Yesterday shocked everyone! The high temperature reached a mere 72, a chilly wind whipped through the streets and alleys, and rain spit sporadically throughout the afternoon. After our Italian lesson I walked a couple of miles home around 5 p.m. (wearing long black denim pants and a short-sleeved black cotton blouse), and by the time I hit Campo de’ Fiori, tourists in their Bermuda shorts and tank tops were shivering, and Italians were wearing jackets and had scarves twined around their necks. I wasn’t a bit cold (after all, I grew up on the chilly Oregon coast), but the lavasecco signora kept saying, “Freddo, freddo!” and wrapping her arms around herself when I picked up Michael’s suit. I’d left the dining room window open, and when I got home, the floor was covered with sycamore leaves (made me smile!).
Today Michael went to Piazza Farnese to get his hair cut at 10 a.m., and I went Caffé Farnese for a cappuccino and a cornetto (the Italian version of a croissant). The temperature was about 65, but you would have thought it was a snowy day in January! People were huddled in coats, sweaters, and sweatshirts.
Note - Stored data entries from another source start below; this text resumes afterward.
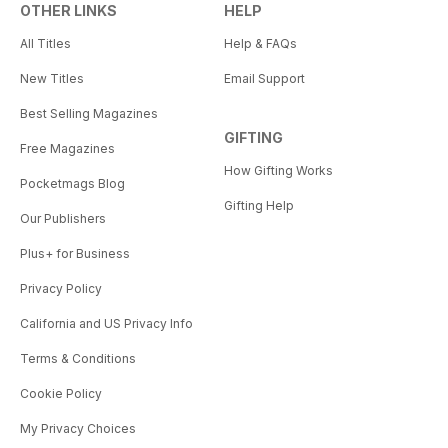
OTHER LINKS
HELP
All Titles
Help & FAQs
New Titles
Email Support
Best Selling Magazines
GIFTING
Free Magazines
How Gifting Works
Pocketmags Blog
Gifting Help
Our Publishers
Plus+ for Business
Privacy Policy
California and US Privacy Info
Terms & Conditions
Cookie Policy
My Privacy Choices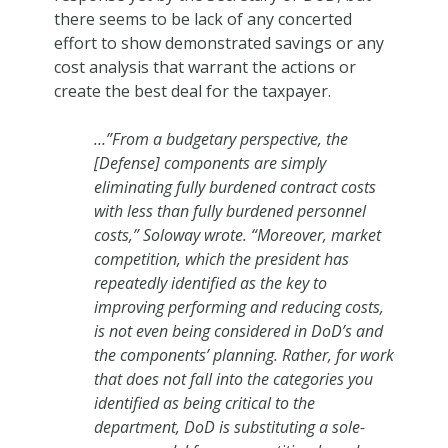
there seems to be lack of any concerted
effort to show demonstrated savings or any
cost analysis that warrant the actions or
create the best deal for the taxpayer.
…”From a budgetary perspective, the
[Defense] components are simply
eliminating fully burdened contract costs
with less than fully burdened personnel
costs,” Soloway wrote. “Moreover, market
competition, which the president has
repeatedly identified as the key to
improving performing and reducing costs,
is not even being considered in DoD’s and
the components’ planning. Rather, for work
that does not fall into the categories you
identified as being critical to the
department, DoD is substituting a sole-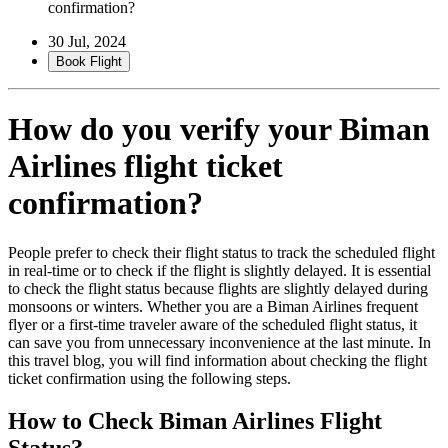
confirmation?
30 Jul, 2024
Book Flight
How do you verify your Biman
Airlines flight ticket
confirmation?
People prefer to check their flight status to track the scheduled flight
in real-time or to check if the flight is slightly delayed. It is essential
to check the flight status because flights are slightly delayed during
monsoons or winters. Whether you are a Biman Airlines frequent
flyer or a first-time traveler aware of the scheduled flight status, it
can save you from unnecessary inconvenience at the last minute. In
this travel blog, you will find information about checking the flight
ticket confirmation using the following steps.
How to Check Biman Airlines Flight
Status?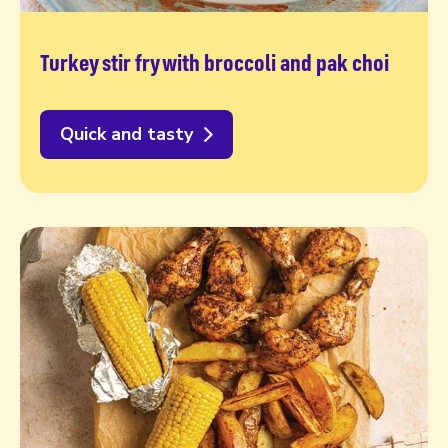
Turkey stir fry with broccoli and pak choi
Quick and tasty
One person in a sweatshirt had her hood pulled up, a scarf wrapped around her face, her hands buried in the pockets of her jeans, and her shoulders hunched up against the “cold.” Lots of people swarmed Caffé Farnese as usual on Saturday morning, but they all refused to sit in the shade. Freddo, freddo!
Now I know why the displays in the stores have changed. In the place of skimpy tops and blouses for women, we now see sweaters, scarves, and caps. When Michael was in Rome in mid-December 2010, it snowed one day. The Romans were thrilled, because the average temperature in December is 55, and snow is rare. I long to see Rome in the snow, although I bet the sampietrini are slippery!
Until then I’ll celebrate every second of fall! I’m so happy it’s here!